An electron has no size at all, at least according to the Standard Model. It's got ~1/1800 the mass of a proton though, as you said. No-one knows why electrons and quarks have the mass they do as far as I know. The next lepton up, the muon, has a mass about 212 times the electron, and AFAIK no-one knows why. Size is no guarantor of charge. Quarks, like leptons, are sizeless. So you've got a group of sizeless particles all with closely related charges (electron -1, up quark +2/3 etc.) and I don't think we've established the reason. I Googled it and there seems to be some discussion about quantum gravity / complicated supersymmetry theories causing the charge correspondence but I'm ignorant of it. And I didn't call you a noob ;-)

Electrons aren't made of quarks at all. They are their own fundamental particle. (In fact, look at the title over your photo box (and mine) "Lepton", which I guess means you haven't made many posts and the forum is comparing you to the most basic particle of the lot ;-) ) A quark is also fundamental as far as we know, so that's the two types: quarks and leptons. I honestly don't know why electrons have exactly the same size charge as protons. I don't think it even comes out of the standard model of particle physics but I could be wrong. It's obviously not a coincidence.

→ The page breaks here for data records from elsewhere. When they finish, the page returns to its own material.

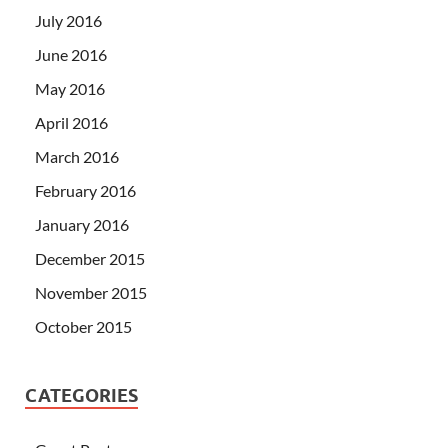
July 2016
June 2016
May 2016
April 2016
March 2016
February 2016
January 2016
December 2015
November 2015
October 2015
CATEGORIES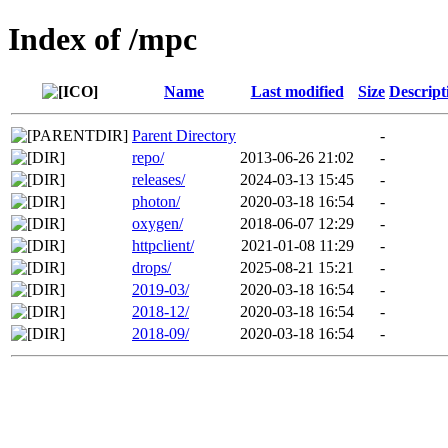
Index of /mpc
Name
Last modified
Size
Descript
Parent Directory
-
repo/
2013-06-26 21:02
-
releases/
2024-03-13 15:45
-
photon/
2020-03-18 16:54
-
oxygen/
2018-06-07 12:29
-
httpclient/
2021-01-08 11:29
-
drops/
2025-08-21 15:21
-
2019-03/
2020-03-18 16:54
-
2018-12/
2020-03-18 16:54
-
2018-09/
2020-03-18 16:54
-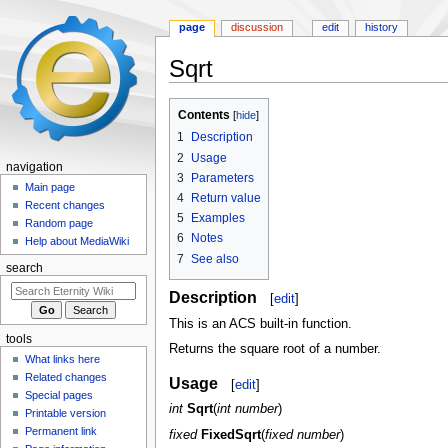
page
discussion
edit
history
Sqrt
Jump
Jump
Contents
to
to
1
Description
navigation
search
2
Usage
navigation
3
Parameters
Main page
4
Return value
Recent changes
5
Examples
Random page
6
Notes
Help about MediaWiki
7
See also
search
Description
[
edit
]
This is an ACS built-in function.
tools
Returns the square root of a number.
What links here
Related changes
Usage
[
edit
]
Special pages
int
Sqrt
(
int number
)
Printable version
Permanent link
fixed
FixedSqrt
(
fixed number
)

"You're kinda turning everything upside down." Ah well, that's (ex) theoretical physicists for you. Never overestimate an ex theoretical physicist. :-/ Certainly it ultimately comes from experiment - for electrons we can measure the spin and yes, I guess that lead Dirac to hypothesise a spinor field. And after googling it you can measure photon spin by EM interaction of atoms. However for gravity I don't think we've measured anything and all we can do is theorise a spin of 2 based on the 2nd rank field. Could be wrong I suppose. I don't know if I even believe gravity has quanta; I think it's totally different from the other "forces". But most people would disagree I suspect.